Bioaffinity Recovery of Linear CRGDS Peptides Grafted to Zwitterionic PAMAM Nanocarriers

Abstract

Functional oligopeptides derived from natural proteins are often used as targeting groups or therapeutic drugs but always suffer from a dramatic bioaffinity decrease due to the loss of conformational restriction in proteins, which increases their entropy state. It is worth noting that the linear Cys-Arg-Gly-Asp-Ser (CRGDS) oligopeptide can spontaneously restore its natural conformation by anchoring one terminus and forming hydrogen bonds on another terminus, on protein-like zwitterionic fifth-generation polyamide-amine (G5 PAMAM) nanocarriers, thus exhibiting high bioaffinity. However, the different physicochemical properties of nanocarriers have an impact on the bioaffinity recovery of linear CRGDS. In this work, it is found that the bioaffinity decreases with the reduction of generation of PAMAM and zwitterionic G3 PAMAM is a turning point for bioaffinity recovery via a series of in vitro experiments.
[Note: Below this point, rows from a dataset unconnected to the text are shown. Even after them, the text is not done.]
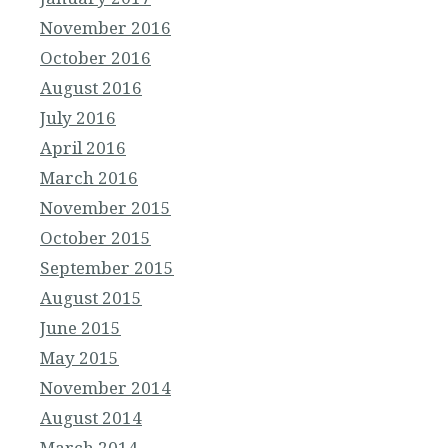
November 2016
October 2016
August 2016
July 2016
April 2016
March 2016
November 2015
October 2015
September 2015
August 2015
June 2015
May 2015
November 2014
August 2014
March 2014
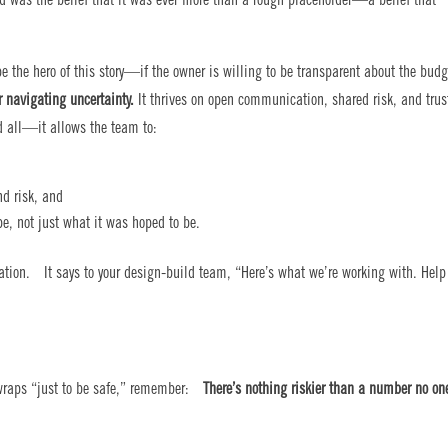
d was the belief that it was ever more than a rough placeholder—a belief that
e the hero of this story—if the owner is willing to be transparent about the budg
r navigating uncertainty.
It thrives on open communication, shared risk, and trus
 all—it allows the team to:
nd risk, and
be, not just what it was hoped to be.
ation. It says to your design-build team, “Here’s what we’re working with. Help
r wraps “just to be safe,” remember:
There’s nothing riskier than a number no on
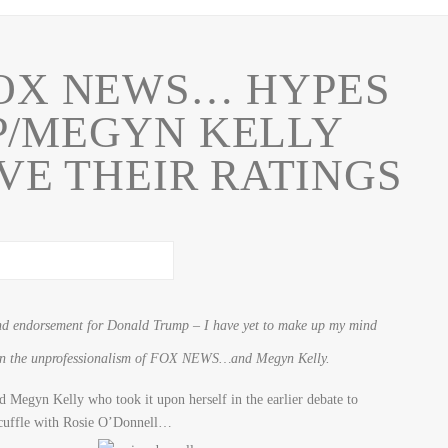
OX NEWS… HYPES
P/MEGYN KELLY
VE THEIR RATINGS
and endorsement for Donald Trump – I have yet to make up my mind
 on the unprofessionalism of FOX NEWS…and Megyn Kelly.
d Megyn Kelly who took it upon herself in the earlier debate to
scuffle with Rosie O’Donnell…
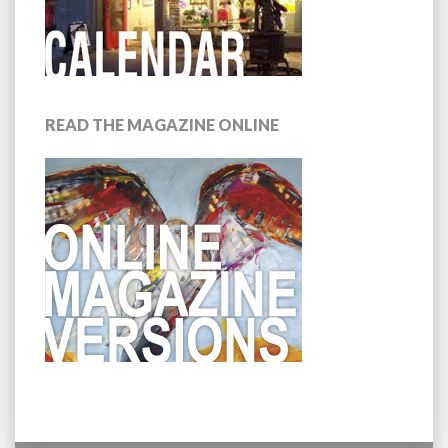
READ THE MAGAZINE ONLINE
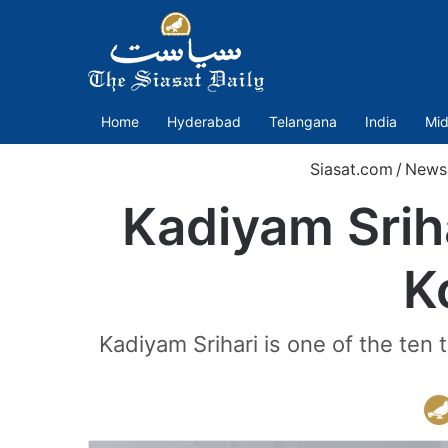
Home
Hyderabad
Telangana
India
Mid
Siasat.com
/
News
Kadiyam Srih
K
Kadiyam Srihari is one of the ten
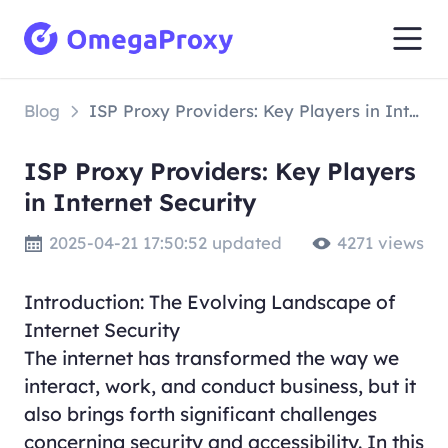
Blog
ISP Proxy Providers: Key Players in Internet Security
ISP Proxy Providers: Key Players
in Internet Security
2025-04-21 17:50:52 updated
4271 views
Introduction: The Evolving Landscape of
Internet Security
The internet has transformed the way we
interact, work, and conduct business, but it
also brings forth significant challenges
concerning security and accessibility. In this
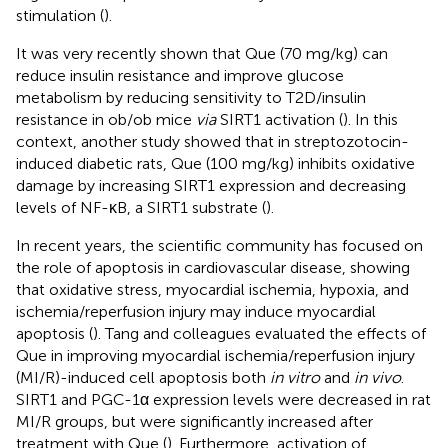
stimulation (
).
It was very recently shown that Que (70 mg/kg) can
reduce insulin resistance and improve glucose
metabolism by reducing sensitivity to T2D/insulin
resistance in ob/ob mice
via
SIRT1 activation (
). In this
context, another study showed that in streptozotocin-
induced diabetic rats, Que (100 mg/kg) inhibits oxidative
damage by increasing SIRT1 expression and decreasing
levels of NF-κB, a SIRT1 substrate (
).
In recent years, the scientific community has focused on
the role of apoptosis in cardiovascular disease, showing
that oxidative stress, myocardial ischemia, hypoxia, and
ischemia/reperfusion injury may induce myocardial
apoptosis (
). Tang and colleagues evaluated the effects of
Que in improving myocardial ischemia/reperfusion injury
(MI/R)-induced cell apoptosis both
in vitro
and
in vivo
.
SIRT1 and PGC-1α expression levels were decreased in rat
MI/R groups, but were significantly increased after
treatment with Que (
). Furthermore, activation of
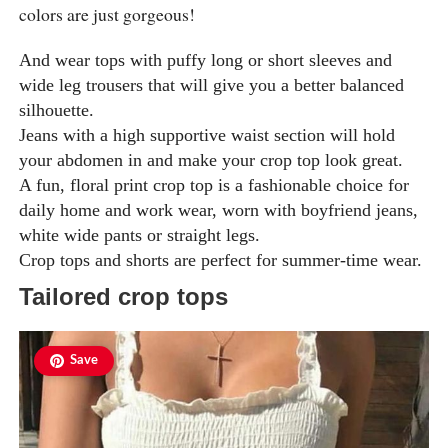
colors are just gorgeous!
And wear tops with puffy long or short sleeves and
wide leg trousers that will give you a better balanced
silhouette.
Jeans with a high supportive waist section will hold
your abdomen in and make your crop top look great.
A fun, floral print crop top is a fashionable choice for
daily home and work wear, worn with boyfriend jeans,
white wide pants or straight legs.
Crop tops and shorts are perfect for summer-time wear.
Tailored crop tops
Save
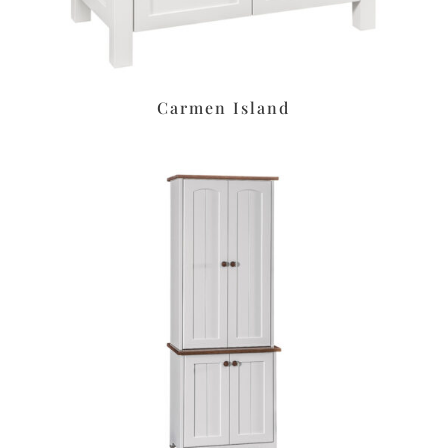
Carmen Island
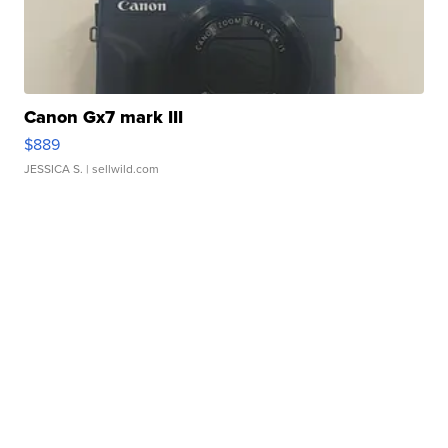
Canon Gx7 mark III
$889
JESSICA S.
| sellwild.com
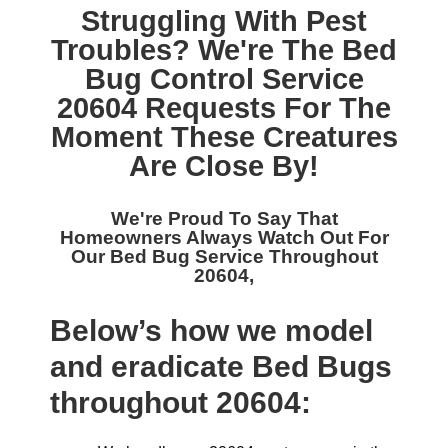
Struggling With Pest
Troubles? We're The
Bed
Bug Control Service
20604
Requests For The
Moment These Creatures
Are Close By!
We're Proud To Say That
Homeowners Always Watch Out For
Our
Bed Bug Service Throughout
20604,
Below’s how we model
and eradicate Bed Bugs
throughout 20604:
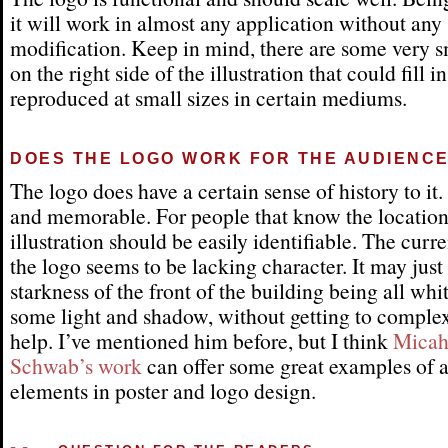
it will work in almost any application without any
modification. Keep in mind, there are some very s
on the right side of the illustration that could fill 
reproduced at small sizes in certain mediums.
DOES THE LOGO WORK FOR THE AUDIENC
The logo does have a certain sense of history to it. I
and memorable. For people that know the location
illustration should be easily identifiable. The curre
the logo seems to be lacking character. It may just
starkness of the front of the building being all wh
some light and shadow, without getting to comple
help. I’ve mentioned him before, but I think
Micah
Schwab’s work
can offer some great examples of a
elements in poster and logo design.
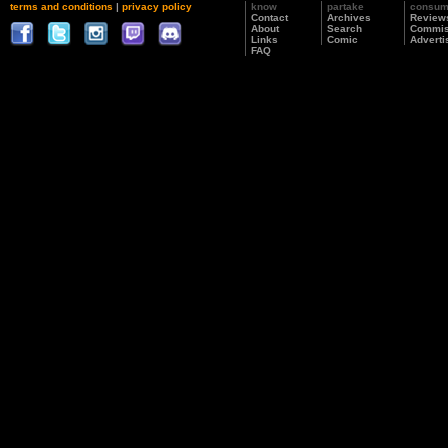
terms and conditions
|
privacy policy
know
partake
consu
Contact
Archives
Review
About
Search
Commis
Links
Comic
Adverti
FAQ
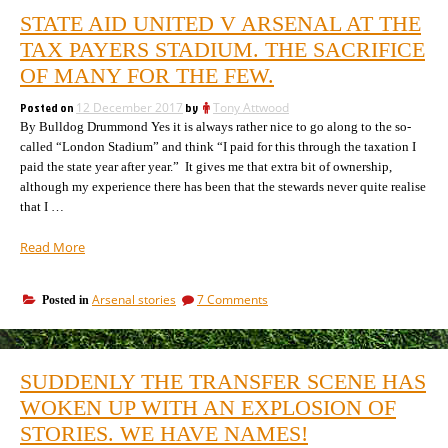
STATE AID UNITED V ARSENAL AT THE
TAX PAYERS STADIUM. THE SACRIFICE
OF MANY FOR THE FEW.
Posted on
12 December 2017
by
Tony Attwood
By Bulldog Drummond Yes it is always rather nice to go along to the so-
called “London Stadium” and think “I paid for this through the taxation I
paid the state year after year.” It gives me that extra bit of ownership,
although my experience there has been that the stewards never quite realise
that I …
“State
Read More
Aid
United
on
Arsenal stories
7 Comments
Posted in
v
State
Arsenal
Aid
at
United
the
v
SUDDENLY THE TRANSFER SCENE HAS
Arsenal
Tax
at
WOKEN UP WITH AN EXPLOSION OF
Payers
the
Stadium.
STORIES. WE HAVE NAMES!
Tax
The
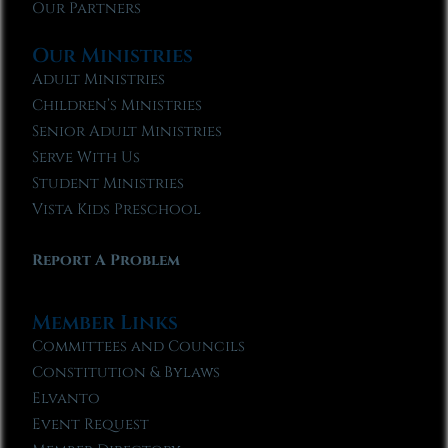
Our Partners
Our Ministries
Adult Ministries
Children’s Ministries
Senior Adult Ministries
Serve With Us
Student Ministries
Vista Kids Preschool
Report A Problem
Member Links
Committees and Councils
Constitution & Bylaws
Elvanto
Event Request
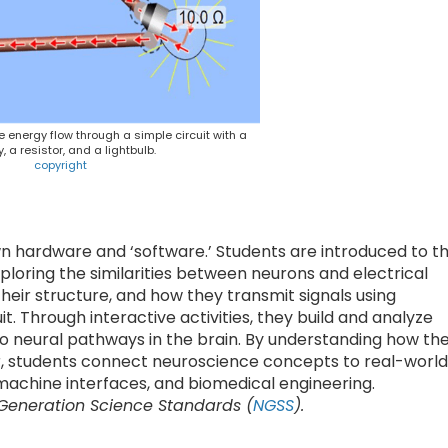
energy flow through a simple circuit with a
y, a resistor, and a lightbulb.
copyright
wn hardware and ‘software.’ Students are introduced to t
exploring the similarities between neurons and electrical
 their structure, and how they transmit signals using
uit. Through interactive activities, they build and analyze
s to neural pathways in the brain. By understanding how th
r, students connect neuroscience concepts to real-world
-machine interfaces, and biomedical engineering.
 Generation Science Standards (
NGSS
).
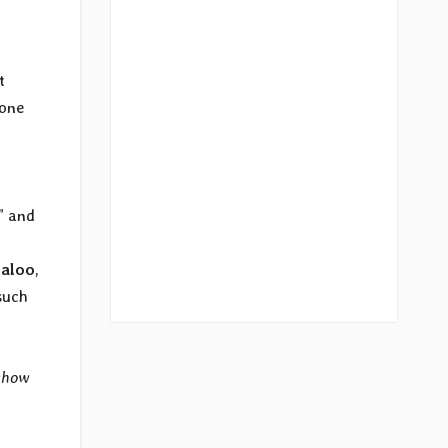
t
yone
” and
aloo
,
such
show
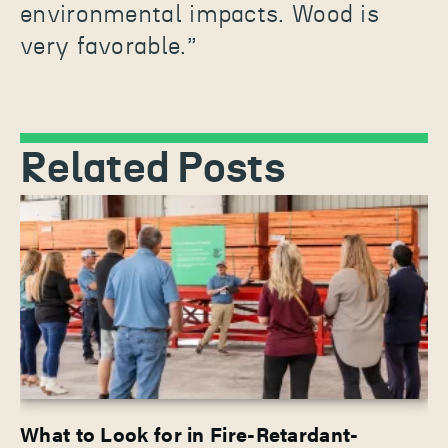
environmental impacts. Wood is
very favorable.”
Related Posts
What to Look for in Fire-Retardant-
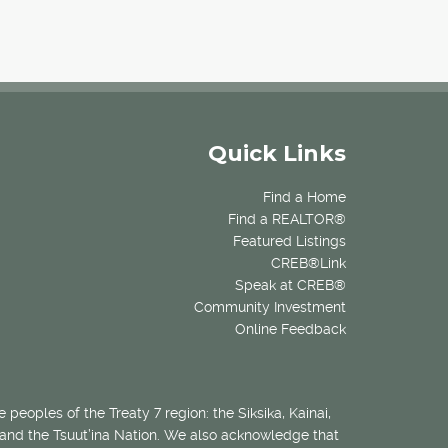
Quick Links
Find a Home
Find a REALTOR®
Featured Listings
CREB®Link
Speak at CREB®
Community Investment
Online Feedback
 peoples of the Treaty 7 region: the Siksika, Kainai,
 and the Tsuut’ina Nation. We also acknowledge that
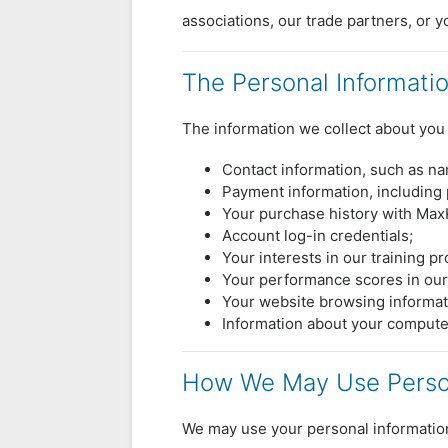
associations, our trade partners, or y
The Personal Informati
The information we collect about you 
Contact information, such as n
Payment information, including 
Your purchase history with Ma
Account log-in credentials;
Your interests in our training p
Your performance scores in our
Your website browsing informat
Information about your compute
How We May Use Person
We may use your personal information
This indicates that the spontaneous restoration of the native conformation of the RGD segment requires proper surface group density and structural rigidity of the zwitterionic nanocarrier for reducing the entropic energy of CRGDS peptides before binding. This approach paves a way for functional reproduction of protein molecules using low-cost synthetic polymers for extensive biomedical applications.